The Drug Supply Chain Security Act (DSCSA) is the primary FDA regulatory driver for pharmaceutical serialization, while the UDI rule covers medical devices. GS1 US's implementation guidelines—including EPCIS 1.2 and the GS1 US Implementation Guideline for DSCSA—operationalize compliance for both.

What are GS1 serialization standards?

They are the internationally maintained technical rules governing how unique product identifiers are structured, encoded in barcodes (GS1 DataMatrix or GS1-128), and communicated via EPCIS to enable item-level traceability across the global supply chain.

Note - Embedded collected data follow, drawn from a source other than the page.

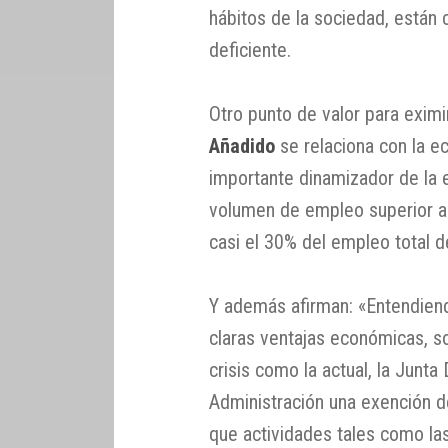
hábitos de la sociedad, están 
deficiente.
Otro punto de valor para eximi
Añadido
se relaciona con la ec
importante dinamizador de la 
volumen de empleo superior a
casi el 30% del empleo total de 
Y además afirman: «Entendiend
claras ventajas económicas, so
crisis como la actual, la Junt
Administración una exención 
que actividades tales como la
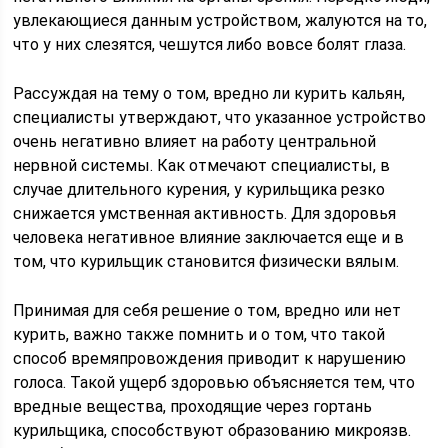
увлекающиеся данным устройством, жалуются на то,
что у них слезятся, чешутся либо вовсе болят глаза.
Рассуждая на тему о том, вредно ли курить кальян,
специалисты утверждают, что указанное устройство
очень негативно влияет на работу центральной
нервной системы. Как отмечают специалисты, в
случае длительного курения, у курильщика резко
снижается умственная активность. Для здоровья
человека негативное влияние заключается еще и в
том, что курильщик становится физически вялым.
Принимая для себя решение о том, вредно или нет
курить, важно также помнить и о том, что такой
способ времяпровождения приводит к нарушению
голоса. Такой ущерб здоровью объясняется тем, что
вредные вещества, проходящие через гортань
курильщика, способствуют образованию микроязв.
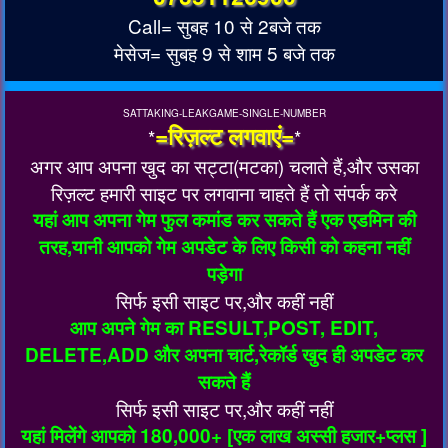
Call= सुबह 10 से 2बजे तक
मेसेज= सुबह 9 से शाम 5 बजे तक
SATTAKING-LEAKGAME-SINGLE-NUMBER
=रिज़ल्ट लगवाएं=
*
*
अगर आप अपना खुद का सट्टा(मटका) चलाते हैं,और उसका
रिज़ल्ट हमारी साइट पर लगवाना चाहते हैं तो संपर्क करे
यहां आप अपना गेम फुल कमांड कर सकते हैं एक एडमिन की
तरह,यानी आपको गेम अपडेट के लिए किसी को कहना नहीं
पड़ेगा
सिर्फ इसी साइट पर,और कहीं नहीं
आप अपने गेम का RESULT,POST, EDIT,
DELETE,ADD और अपना चार्ट,रेकॉर्ड खुद ही अपडेट कर
सकते हैं
सिर्फ इसी साइट पर,और कहीं नहीं
यहां मिलेंगे आपको 180,000+ [एक लाख अस्सी हजार+प्लस ]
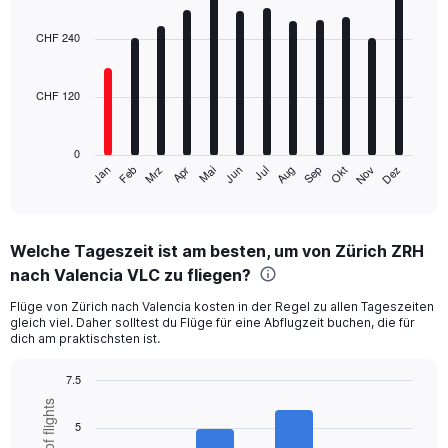
Bar
Chart
graphic.
chart
with
CHF 240
12
bars.
CHF 120
The
chart
has
0
1
Jan
Apr
Jul
Okt
Mrz
Jun
Sep
Dez
Feb
Mai
Aug
Nov
X
End
of
axis
interactive
displaying
chart
categories.
Welche Tageszeit ist am besten, um von Zürich ZRH
Range:
nach Valencia VLC zu fliegen?
12
categories.
Flüge von Zürich nach Valencia kosten in der Regel zu allen Tageszeiten
The
gleich viel. Daher solltest du Flüge für eine Abflugzeit buchen, die für
chart
dich am praktischsten ist.
has
1
7.5
Y
Bar
Chart
axis
graphic.
chart
displaying
5
with
values.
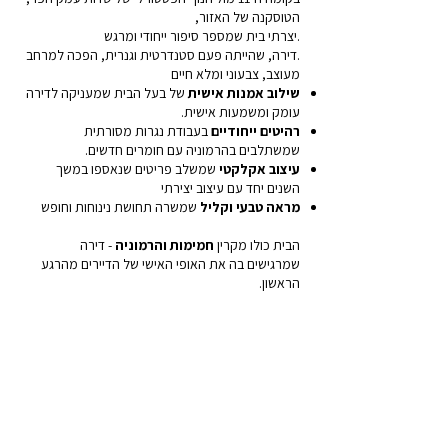
הטוסקנה של האזור,
.יצרתי בית שמספר סיפור ייחודי ומרגש
.דירה, שהייתה פעם סטנדרטית וגנרית, הפכה למרחב
מעוצב, צבעוני ומלא חיים
שילוב אמנות אישית
של בעל הבית שמעניקה לדירה
עומק ומשמעות אישית.
רהיטים ייחודיים
בעבודת נגרות מסורתית
שמשתלבים בהרמוניה עם חומרים חדשים.
עיצוב אקלקטי
שמשלב פריטים שנאספו במשך
השנים יחד עם עיצוב יצירתי
מראה טבעי וקליל
שמשרה תחושת נינוחות וחופש
הבית כולו מקרין
חמימות והרמוניה
- דירה
שמרגישים בה את האופי האישי של הדיירים מהרגע
הראשון.
זו דירה שהקסימה את בני הבית והאורחים כאחד,
גרמה לאיחוד משפחתי,
ומוכיחה שעיצוב נכון יכול להפוך כל חלל למשהו
מיוחד, אישי ויחודי.
שכונת ברנדס, חדרה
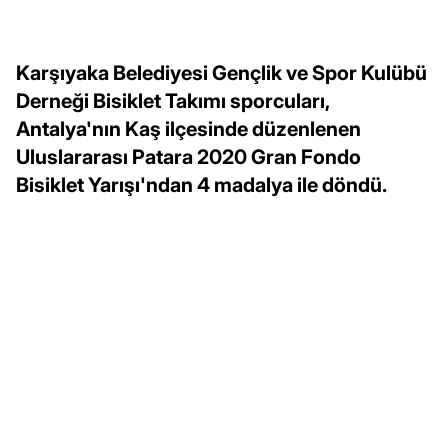
Karşıyaka Belediyesi Gençlik ve Spor Kulübü
Derneği Bisiklet Takımı sporcuları,
Antalya'nın Kaş ilçesinde düzenlenen
Uluslararası Patara 2020 Gran Fondo
Bisiklet Yarışı'ndan 4 madalya ile döndü.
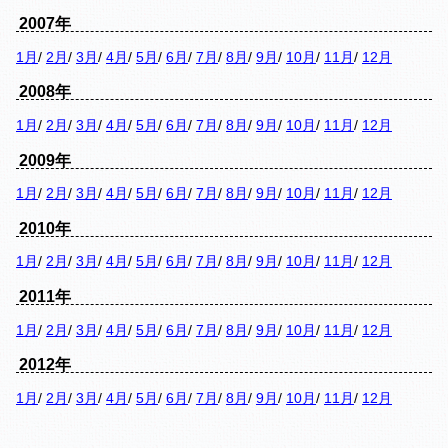
2007年
1月
/
2月
/
3月
/
4月
/
5月
/
6月
/
7月
/
8月
/
9月
/
10月
/
11月
/
12月
2008年
1月
/
2月
/
3月
/
4月
/
5月
/
6月
/
7月
/
8月
/
9月
/
10月
/
11月
/
12月
2009年
1月
/
2月
/
3月
/
4月
/
5月
/
6月
/
7月
/
8月
/
9月
/
10月
/
11月
/
12月
2010年
1月
/
2月
/
3月
/
4月
/
5月
/
6月
/
7月
/
8月
/
9月
/
10月
/
11月
/
12月
2011年
1月
/
2月
/
3月
/
4月
/
5月
/
6月
/
7月
/
8月
/
9月
/
10月
/
11月
/
12月
2012年
1月
/
2月
/
3月
/
4月
/
5月
/
6月
/
7月
/
8月
/
9月
/
10月
/
11月
/
12月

What are the GS1 supply chain standards?

The core GS1 supply chain standards include GTIN (product identification), GLN (location identification), SSCC (logistics unit identification), GS1 barcodes (data carriers), and EPCIS (event data sharing). Together, these form a common language for supply chain visibility.

What is the GS1 SSCC standard?

The Serial Shipping Container Code (SSCC) is an 18-digit GS1 identifier assigned to logistics units such as pallets or cases. It is encoded in a GS1-128 barcode with Application Identifier (00) and used to track shipments through warehousing and distribution.

What are the three GS1 EDI standards?

The three primary GS1 EDI standards are GS1 XML, EANCOM (the GS1 subset of UN/EDIFACT), and the GS1 implementation of ASC X12 (used predominantly in North America). These govern how structured business documents—orders, invoices, shipment notices—are exchanged electronically between trading partners.